すると突然、隣の井筒班が、一斉に席を立って部屋を出て行った。


本橋が伊織の方に視線を向ける。


「はんちょー。井筒班(あっち)、動きだしましたよ? このヤマ、オレらが最初に現場踏んだんじゃないっすか、あっちに手柄横取りとかされんのいやっすよぉ」


「モトピー、うるさい」


伊織は本橋をバッサリと斬り捨てる。

そして、腕組みをし、横柄な口調で続けた。


「ねえ、川本。これからの展開、代わりにちょっと仕切ってよ」


「嫌だね。第一、俺は今日、非番だ」

川本は、パソコンから顔も上げずに即答する。


伊織は大げさに溜息をつくと、おもむろに携帯を取り出した。


「あ、もしもし、井筒さん? 井筒班ってば、みんなして、どこ出かけるんですか? うん……はい」


すると制服警官が、書類を手に伊織の方へと近づいてきた。

電話中の伊織の目の前に書類を突きつけて、なにやら訴え始める。


よほど急ぎなのか、はたまた、度重なる書類の不備が腹に据えかねたのか。

いずれにせよ、制服警官は、伊織に向って身振り手振りで、今すぐ判を押すよう要求していた。

その剣幕に気圧され、伊織は通話しつつ印鑑を探す。

しかし、なぜか、なかなか見つからない。


川本が、パソコンのモニターから一切、視線を逸らすことなく伊織の机の、とある引出しを素早く開いた。

シャチハタ印を取って、伊織の目の前につき出す。


差し出された印鑑を受け取り、伊織は制服警官に言われるがまま、いくつか盲判を押した。


通話を終えて、伊織が言う。


「井筒班は、現場とスリヤ君んちの周辺を聞き込み行くってさ。ってことで、モトピーと真山さん。スリヤの剖検の方、立会いお願いします」


本橋が慌ててパソコンを閉じ、真山は黙って、ひとつ頷いてみせた。


伊織は立ち上がると、隣の川本を見下ろす。


「じゃ、わたしらは『バトラー山崎』のとこ、行っとこうか、川本?」



   *



刑事課鑑識係も、強行犯係と同じく四階にあった。

鑑識係員の机には、ノートパソコンではなく、大きな単体モニターがいくつも設置されている。

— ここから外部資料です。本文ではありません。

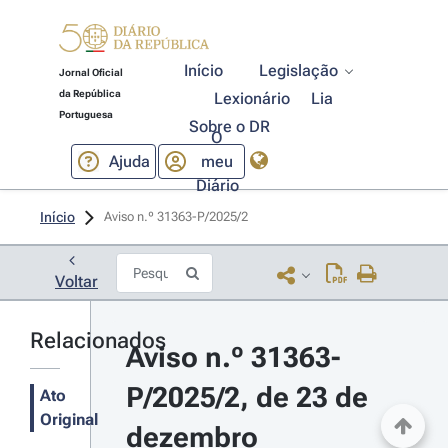
Início
Legislação
Jornal Oficial
da República
Lexionário
Lia
Portuguesa
Sobre o DR
O
Ajuda
meu
Diário
Início
Aviso n.º 31363-P/2025/2 
Voltar
Relacionados
Aviso n.º 31363-
P/2025/2, de 23 de 
Ato
Original
dezembro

採取品をずらりと並べた大机の前に、伊織と川本、そして「バトラー山崎」こと、鑑識係のベテラン鈴木五郎が立っていた。


「へえ……きれいな足跡、残ってたんだねぇ」

下足痕のプリントアウトを眺めながら、伊織が感心して声を上げる。


「さようでございますねぇ、おそらく雨の後、暫くしてから立ち入ったのでございましょう」


実年齢は、それほどもないのだが、『バトラー山崎』の物言いは、まさに『爺や』と呼びかけたくなるような類のものだった。


「あ、これ何?」


伊織が、とある証拠保全袋に目を留める。

中には、不織布でできた使い捨ての衛生帽が入っていた。

超大手ではないが、それなりの規模の弁当チェーン店のロゴ入りだ。


「そちら、被害者のズボンポケットに入っておりまして」

バトラー山崎が、すかさず応じる。


遺体写真に黙々と目を通していた川本が、ふとこう洩らした。


「鈴木さん、スリヤの首の前側にある、この細い痕……鬱血かな」


「バトラー山崎」が、川本の方へ丁寧に向き直る。

「さて、ネックレスか何かの痕でございましょうか……」


川本が、ポケットからスリヤの顔写真を取り出した。

写真のスリヤは、指輪のような物を通したチェーンを首から下げている。


「……これか? このチェーンを、誰かに引っ張られたのか」

川本は、独り言のように呟く。


バトラー山崎は恭しく頷くと、川本に応じた。

「あるいは、どこかに引っかかったのやも知れません。ともかく、その痕は、死因との直接の関係はございませんね」


「確かに、絞殺って訳でもなし。こんな痕なんて、そう長く残るものでもない……付いたのは死ぬ直前ってことか。現場には、ネックレスとか、それらしき物は?」


川本の問いかけに、バトラーは、静かに首を横に振る。